Our Education System is Broken | #MyFridayStory №32
Our education system — from grade zero right up to college and university level — is broken.
I can say this because I’ve had first-hand experience throughout my own life of how flawed the system is. I have children of my own in their twenties, with a large circle of friends, all starting out in their careers. My own circle of friends also has kids at different stages of their lives. Either still at school, in college or university, seeking employment or working their first job.
At the turn of the century, Henry Ford introduced large scale mechanisation that required obedient workers to do as they were told on the production line. This started the boom of factories that offered mass produced goods at a low price. A massive new workforce was needed to drive the new hunger for convenience that mass production provided. A large group of aspirational middle-class workers that drove the economy, was born.
This new workforce needed to be taught a new set of skills, together with discipline to ensure conformity and uniformity that mass production required. This framed how the education system was built and in a large part, how it is conducted today.
In 1980, when I graduated from high school, it possibly was not as obvious as it is today, and thus slipped by un-noticed but, the Forth Industrial Revolution already started at the dawn of the third millennium with the rise of computers. In other words, since 1969, which marks the start of the Third Industrial Revolution, factory work has been on the decline.
If you are a baby-boomer like me, you will remember those chemistry and electronics sets you could get. Every kid wanted one. I never managed to get one, but Seth Godin tells a great story in Leap First about how the sets differ and how that relates to learning. The electronics set comes with wires, coils, diodes and so on, and if you followed the directions, you could build a functional radio. The chemistry set was different. It came with glass test-tubes, beakers, pipets and a range of chemicals. The instructions showed how to conduct various experiments using the chemicals, with cool results. The instructions go on to encourage you to try and experiment yourself and see what happens!
The electronics’ set represents how we have been educating our children for the last 100 years.
Don’t think too much. Don’t ask questions. Follow the instructions carefully and methodically. If you do, there is little to no chance you will fail, but if you fail, that is bad. It was extremely effective at producing compliant factory workers.
The education system that will take us into the future needs to be like the chemistry set.
For a start, education should be fun. Ask lots of questions and seek out different answers. Failing is part of the process and should be encouraged, not frowned upon. By implication, tests designed to measure who gets the most answers right, are obsolete.
As an example, the 2017 World Best Education Systems top 14 countries according to The World Top 20 Project, do not take tests. Singapore rated at 15th in the world, is the best ‘test- taking’ country. China comes in at 14th and the United States creeps in at 20th. However, Finland has unofficially been rated as having the world’s best education system since 2000.
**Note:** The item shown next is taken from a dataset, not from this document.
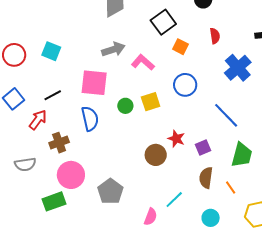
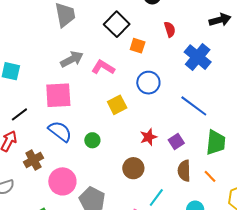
green circle: (125, 106) -> (92, 140), moved
blue semicircle: (90, 119) -> (60, 131), turned -30
red star: (176, 139) -> (148, 137), turned -30
brown circle: (156, 155) -> (133, 168), moved
pink circle: (71, 175) -> (62, 181), moved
They have done this through a combination of national will and a culture that values education. Some of the aspects of the system include students receiving no homework, they spend less hours at school, and have more holidays. There are at least three teachers per class, each taking care of a different aspect of the class environment. Teachers are selected from the top 10% of all graduates, meaning teaching as a profession is regarded as equal to that of being a doctor or a lawyer, and the pay is commensurate. Having made education a priority in the country, the whole nation supports the system — parents, students, teachers, business and government. There are no failing schools in Finland. Finnish citizens speak an average of four languages, English being spoken universally.
There can be no doubt that our education system needs to be completely overhauled to produce employable people for the new economy. With an alarming unemployment rate, our high school drop-out rate, and a generation educated in an obsolete system, we can’t lose any more time.
We need to fix our education system, and soon.